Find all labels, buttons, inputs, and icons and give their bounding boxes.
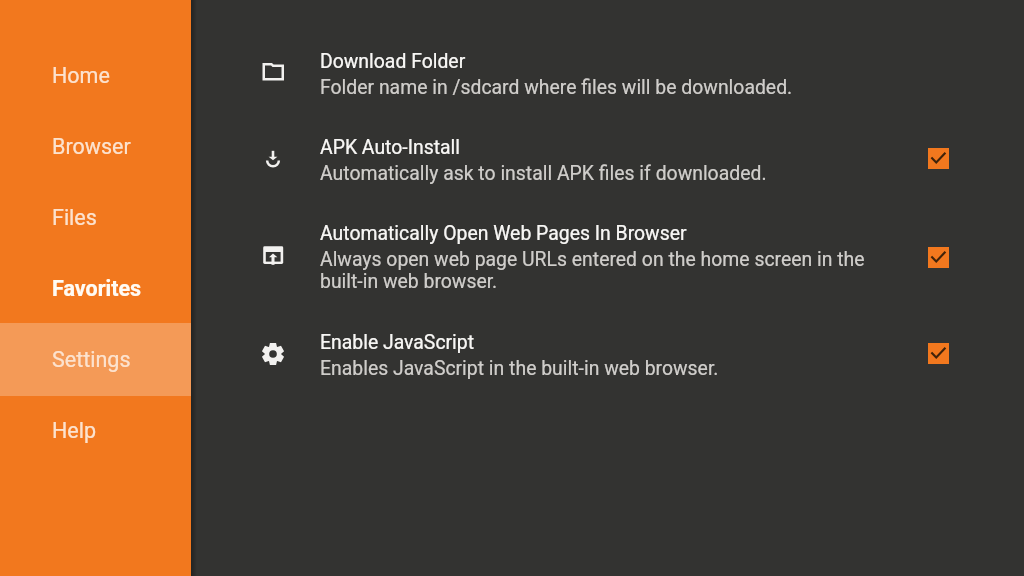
staticText: Settings	[52, 347, 131, 372]
staticText: Home	[52, 63, 110, 88]
button[interactable]: Toggle Automatically Open Web Pages In B…	[928, 247, 949, 268]
button[interactable]: Enable JavaScript	[0, 331, 1024, 383]
staticText: APK Auto-Install	[320, 136, 920, 159]
staticText: Automatically Open Web Pages In Browser	[320, 222, 920, 245]
button[interactable]: Home	[0, 39, 191, 112]
staticText: Browser	[52, 134, 131, 159]
staticText: Help	[52, 418, 97, 443]
staticText: Files	[52, 205, 97, 230]
staticText: Enable JavaScript	[320, 331, 920, 354]
staticText: Always open web page URLs entered on the…	[320, 248, 875, 293]
staticText: Enables JavaScript in the built-in web b…	[320, 357, 875, 380]
staticText: Favorites	[52, 276, 142, 301]
staticText: Folder name in /sdcard where files will …	[320, 76, 875, 99]
button[interactable]: Browser	[0, 110, 191, 183]
staticText: Download Folder	[320, 50, 920, 73]
button[interactable]: Help	[0, 394, 191, 467]
button[interactable]: Toggle APK Auto-Install	[928, 148, 949, 169]
button[interactable]: Settings	[0, 323, 191, 396]
button[interactable]: Favorites	[0, 252, 191, 325]
staticText: Automatically ask to install APK files i…	[320, 162, 875, 185]
button[interactable]: Files	[0, 181, 191, 254]
button[interactable]: Automatically Open Web Pages In Browser	[0, 222, 1024, 300]
button[interactable]: Download Folder	[0, 50, 1024, 102]
button[interactable]: APK Auto-Install	[0, 136, 1024, 188]
button[interactable]: Toggle Enable JavaScript	[928, 343, 949, 364]
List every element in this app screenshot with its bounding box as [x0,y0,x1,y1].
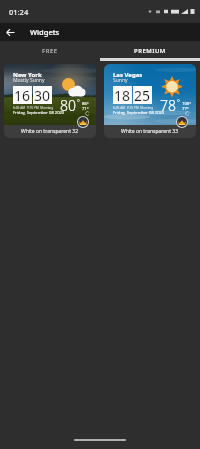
staticText: 16 [14,86,31,104]
staticText: White on transparent 32 [21,128,79,135]
staticText: 86° [82,101,89,107]
staticText: ° [177,98,180,107]
staticText: 6:26 AM 7:15 PM Morning [13,106,54,110]
staticText: 30 [34,86,51,104]
button[interactable]: Back [0,23,20,41]
button[interactable]: FREE [0,41,100,61]
staticText: 18 [114,86,131,104]
staticText: White on transparent 33 [121,128,179,135]
staticText: 6:26 AM 7:15 PM Morning [113,106,154,110]
button[interactable]: PREMIUM [100,41,200,61]
staticText: 80 [60,96,76,115]
staticText: 100° [182,101,191,107]
staticText: FREE [42,47,58,55]
staticText: Friday, September 08 2023 [113,110,165,116]
staticText: Friday, September 08 2023 [13,110,65,116]
staticText: Sunny [113,77,128,84]
button[interactable]: Las Vegas [104,64,196,138]
staticText: Las Vegas [113,71,143,79]
staticText: 25 [134,86,151,104]
staticText: 01:24 [9,7,29,17]
staticText: PREMIUM [134,47,166,55]
button[interactable]: New York [4,64,96,138]
staticText: New York [13,71,42,79]
staticText: ° [77,98,80,107]
staticText: Widgets [30,27,60,37]
staticText: 78 [160,96,176,115]
staticText: Mostly Sunny [13,77,45,84]
staticText: 71° [82,106,89,112]
staticText: 77° [182,106,189,112]
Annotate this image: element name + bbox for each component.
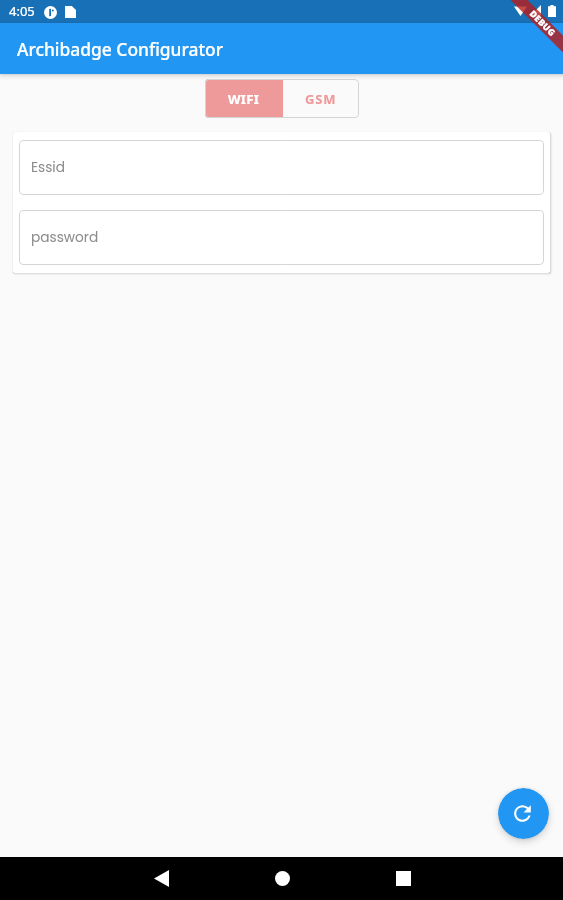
button[interactable]: GSM — [283, 79, 359, 118]
staticText: WIFI — [228, 90, 260, 108]
staticText: Archibadge Configurator — [17, 37, 224, 61]
staticText: DEBUG — [527, 8, 558, 39]
button[interactable]: Essid — [19, 140, 544, 195]
staticText: 4:05 — [9, 2, 35, 20]
button[interactable]: Refresh — [498, 788, 549, 839]
button[interactable]: Back — [138, 857, 184, 900]
staticText: Essid — [31, 158, 65, 177]
staticText: password — [31, 228, 99, 247]
staticText: GSM — [305, 90, 337, 108]
button[interactable]: Home — [259, 857, 305, 900]
button[interactable]: Recents — [380, 857, 426, 900]
button[interactable]: password — [19, 210, 544, 265]
button[interactable]: WIFI — [205, 79, 283, 118]
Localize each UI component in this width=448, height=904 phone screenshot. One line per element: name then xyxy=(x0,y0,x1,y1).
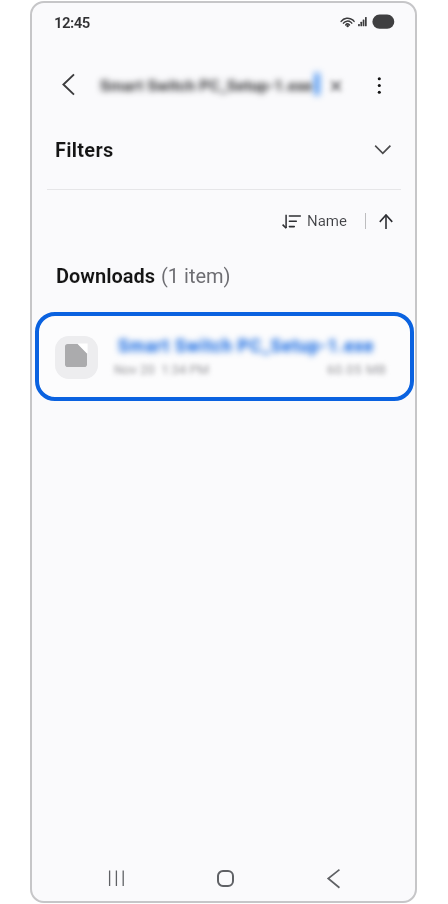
staticText: Filters xyxy=(55,138,114,161)
button[interactable]: Back xyxy=(311,857,359,901)
button[interactable]: Smart Switch PC_Setup-1.exe xyxy=(35,312,414,401)
staticText: 12:45 xyxy=(54,14,90,32)
button[interactable]: Sort ascending xyxy=(368,203,408,241)
staticText: Nov 20 1:34 PM xyxy=(114,362,210,377)
staticText: 60.05 MB xyxy=(327,362,387,377)
button[interactable]: Home xyxy=(202,857,250,901)
staticText: Smart Switch PC_Setup-1.exe xyxy=(100,77,313,95)
staticText: Name xyxy=(307,212,347,230)
button[interactable]: Navigate up xyxy=(55,65,101,106)
button[interactable]: Name xyxy=(278,203,348,241)
staticText: (1 item) xyxy=(161,264,231,287)
staticText: Smart Switch PC_Setup-1.exe xyxy=(118,336,375,357)
button[interactable]: Smart Switch PC_Setup-1.exe xyxy=(94,61,334,109)
button[interactable]: Recent apps xyxy=(95,857,143,901)
staticText: Downloads xyxy=(56,264,156,287)
button[interactable]: Clear search xyxy=(321,71,349,100)
button[interactable]: More options xyxy=(360,65,398,106)
button[interactable]: Filters xyxy=(30,126,417,173)
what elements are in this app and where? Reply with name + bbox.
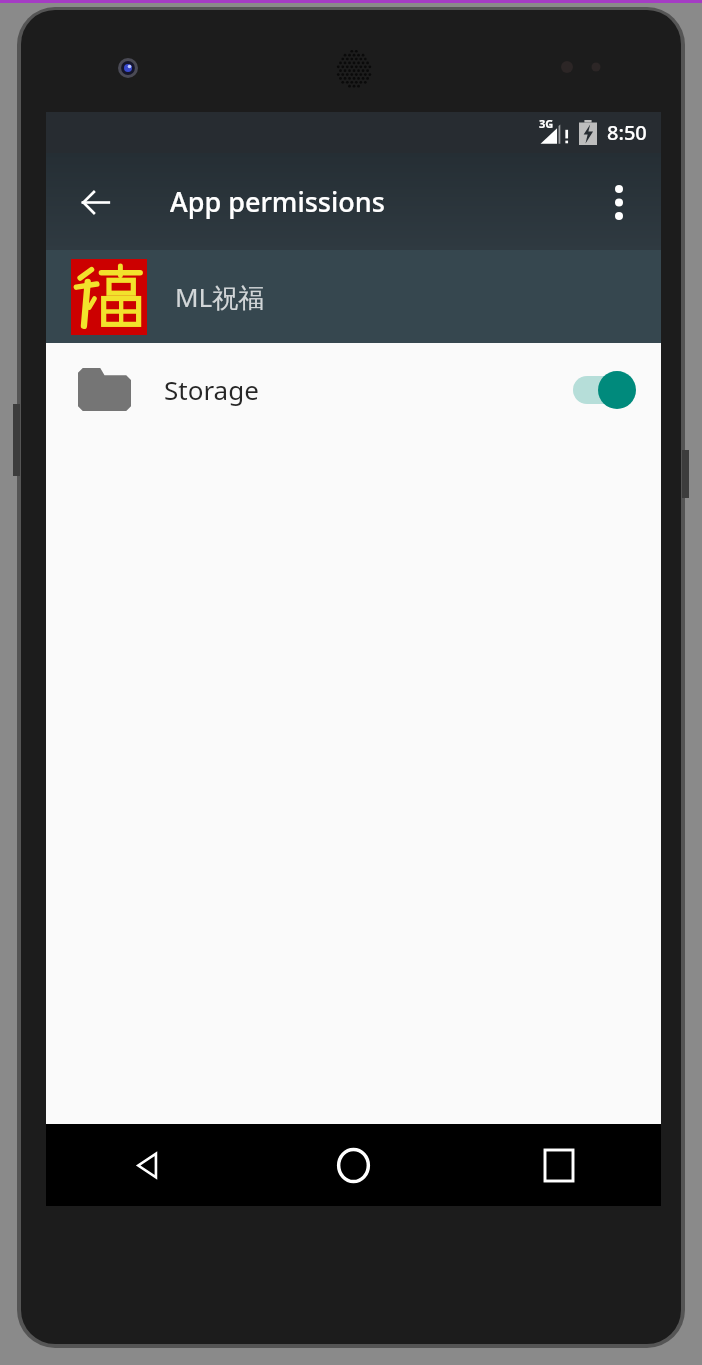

Work item: After removing each picture, print the entries above exactly as they were.

Reply:
Find all labels, buttons, inputs, and icons and give their bounding boxes.
staticText: Settings	[52, 347, 131, 372]
staticText: Home	[52, 63, 110, 88]
button[interactable]: Toggle Automatically Open Web Pages In B…	[928, 247, 949, 268]
button[interactable]: Enable JavaScript	[0, 331, 1024, 383]
staticText: APK Auto-Install	[320, 136, 920, 159]
staticText: Automatically Open Web Pages In Browser	[320, 222, 920, 245]
button[interactable]: Home	[0, 39, 191, 112]
staticText: Browser	[52, 134, 131, 159]
staticText: Help	[52, 418, 97, 443]
staticText: Files	[52, 205, 97, 230]
staticText: Enable JavaScript	[320, 331, 920, 354]
staticText: Always open web page URLs entered on the…	[320, 248, 875, 293]
staticText: Enables JavaScript in the built-in web b…	[320, 357, 875, 380]
staticText: Favorites	[52, 276, 142, 301]
staticText: Folder name in /sdcard where files will …	[320, 76, 875, 99]
button[interactable]: Browser	[0, 110, 191, 183]
staticText: Download Folder	[320, 50, 920, 73]
button[interactable]: Help	[0, 394, 191, 467]
button[interactable]: Toggle APK Auto-Install	[928, 148, 949, 169]
button[interactable]: Settings	[0, 323, 191, 396]
button[interactable]: Favorites	[0, 252, 191, 325]
staticText: Automatically ask to install APK files i…	[320, 162, 875, 185]
button[interactable]: Files	[0, 181, 191, 254]
button[interactable]: Automatically Open Web Pages In Browser	[0, 222, 1024, 300]
button[interactable]: Download Folder	[0, 50, 1024, 102]
button[interactable]: APK Auto-Install	[0, 136, 1024, 188]
button[interactable]: Toggle Enable JavaScript	[928, 343, 949, 364]
List every element in this app screenshot with its bounding box as [x0,y0,x1,y1].
staticText: 16 [14,86,31,104]
staticText: White on transparent 32 [21,128,79,135]
staticText: 86° [82,101,89,107]
staticText: ° [177,98,180,107]
staticText: 6:26 AM 7:15 PM Morning [13,106,54,110]
staticText: 30 [34,86,51,104]
button[interactable]: Back [0,23,20,41]
button[interactable]: FREE [0,41,100,61]
staticText: 18 [114,86,131,104]
staticText: White on transparent 33 [121,128,179,135]
staticText: 6:26 AM 7:15 PM Morning [113,106,154,110]
button[interactable]: PREMIUM [100,41,200,61]
staticText: 80 [60,96,76,115]
staticText: 100° [182,101,191,107]
staticText: FREE [42,47,58,55]
staticText: Friday, September 08 2023 [113,110,165,116]
staticText: Friday, September 08 2023 [13,110,65,116]
staticText: Sunny [113,77,128,84]
button[interactable]: Las Vegas [104,64,196,138]
staticText: Las Vegas [113,71,143,79]
staticText: 25 [134,86,151,104]
staticText: 01:24 [9,7,29,17]
staticText: PREMIUM [134,47,166,55]
button[interactable]: New York [4,64,96,138]
staticText: New York [13,71,42,79]
staticText: ° [77,98,80,107]
staticText: Widgets [30,27,60,37]
staticText: 78 [160,96,176,115]
staticText: Mostly Sunny [13,77,45,84]
staticText: 71° [82,106,89,112]
staticText: 77° [182,106,189,112]
Annotate this image: element name + bbox for each component.
button[interactable]: GSM — [283, 79, 359, 118]
staticText: WIFI — [228, 90, 260, 108]
staticText: Archibadge Configurator — [17, 37, 224, 61]
staticText: DEBUG — [527, 8, 558, 39]
button[interactable]: Essid — [19, 140, 544, 195]
staticText: 4:05 — [9, 2, 35, 20]
button[interactable]: Refresh — [498, 788, 549, 839]
button[interactable]: Back — [138, 857, 184, 900]
staticText: Essid — [31, 158, 65, 177]
staticText: password — [31, 228, 99, 247]
staticText: GSM — [305, 90, 337, 108]
button[interactable]: Home — [259, 857, 305, 900]
button[interactable]: Recents — [380, 857, 426, 900]
button[interactable]: password — [19, 210, 544, 265]
button[interactable]: WIFI — [205, 79, 283, 118]
Localize each UI component in this width=448, height=904 phone screenshot. One line per element: name then xyxy=(x0,y0,x1,y1).
staticText: Filters xyxy=(55,138,114,161)
button[interactable]: Back xyxy=(311,857,359,901)
button[interactable]: Smart Switch PC_Setup-1.exe xyxy=(35,312,414,401)
staticText: 12:45 xyxy=(54,14,90,32)
button[interactable]: Sort ascending xyxy=(368,203,408,241)
staticText: Nov 20 1:34 PM xyxy=(114,362,210,377)
staticText: 60.05 MB xyxy=(327,362,387,377)
button[interactable]: Home xyxy=(202,857,250,901)
staticText: Smart Switch PC_Setup-1.exe xyxy=(100,77,313,95)
staticText: Name xyxy=(307,212,347,230)
button[interactable]: Navigate up xyxy=(55,65,101,106)
button[interactable]: Name xyxy=(278,203,348,241)
staticText: (1 item) xyxy=(161,264,231,287)
staticText: Smart Switch PC_Setup-1.exe xyxy=(118,336,375,357)
button[interactable]: Smart Switch PC_Setup-1.exe xyxy=(94,61,334,109)
button[interactable]: Recent apps xyxy=(95,857,143,901)
staticText: Downloads xyxy=(56,264,156,287)
button[interactable]: Clear search xyxy=(321,71,349,100)
button[interactable]: More options xyxy=(360,65,398,106)
button[interactable]: Filters xyxy=(30,126,417,173)
what elements are in this app and where? Reply with name + bbox.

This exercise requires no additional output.